В течение ХХ века всеобщее образование смазало культурно-сословные различия в обществе. Возник политический истеблишмент с очень осредненными культурно-бессословными характеристиками. Даже в стране с таким обостренным культурно-классовым противостоянием, как Англия.
Но нежелание быть управляемым «плохо воспитанными выскочками» не исчезло совсем, а теперь, похоже, этот синдром оживляется, хотя и по разным причинам в разных случаях. Для политической культуры Соединенных Штатов раньше было характернее недоверие к «благородным»; теперь там по меньшей мере столь же заметен противоположный синдром. Так, в предвыборной борьбе чувствовалась борьба обоих синдромов: Хилари Клинтон даже пыталась разыграть популистскую карту против гарвардского хлыща и партократа Обамы, но безуспешно. В Латинской Америке, наконец-то, активно стали участвовать в политической жизни массы коренного населения, выдвинувшие своих лидеров. В конфликте «грингоизированных» средних слоев с Уго Чавесом или Эво Моралесом как в капле воды виден сословно-рессентиментный компонент в революционной (пусть квазиреволюционной) атмосфере.

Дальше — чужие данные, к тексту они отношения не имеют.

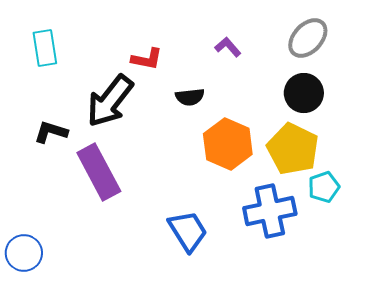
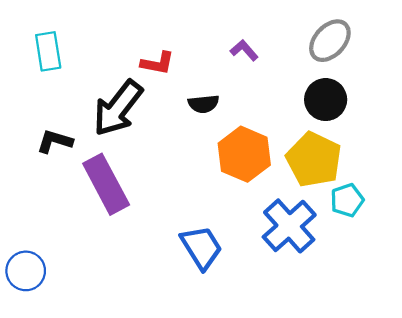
blue cross: (270, 211) -> (289, 226), turned -30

Все же громче всего культурно-патрицианский статус власти обсуждается в постсоветской и контрреволюционно настроенной России. Похоже даже, что этим заполнен самый центр общественной жизни, откуда содержательно-политическая проблематика оказывается почти полностью вытеснена. Этому помогает несовершенство российской демократической процедуры, подрывающее веру в возможность осуществления меритократического принципа в ходе выборов. Этому способствует длительная традиция статусной озабоченности и интенсивной самоопределительной практики в советском обществе с использованием этикетки «интеллигенция». А также ностальгия по истребленной некогда аристократии, которую большой отряд интеллигенции выбрал теперь себе в качестве референтной группы.
И, наконец, разоблачение власти как «ложной элиты» провоцируется претензиями самой власти на свое особое качество. Претензиями, может быть, не очень откровенными, но не ускользающими от пристального и пристрастного взгляда фрустрированной политической обочины.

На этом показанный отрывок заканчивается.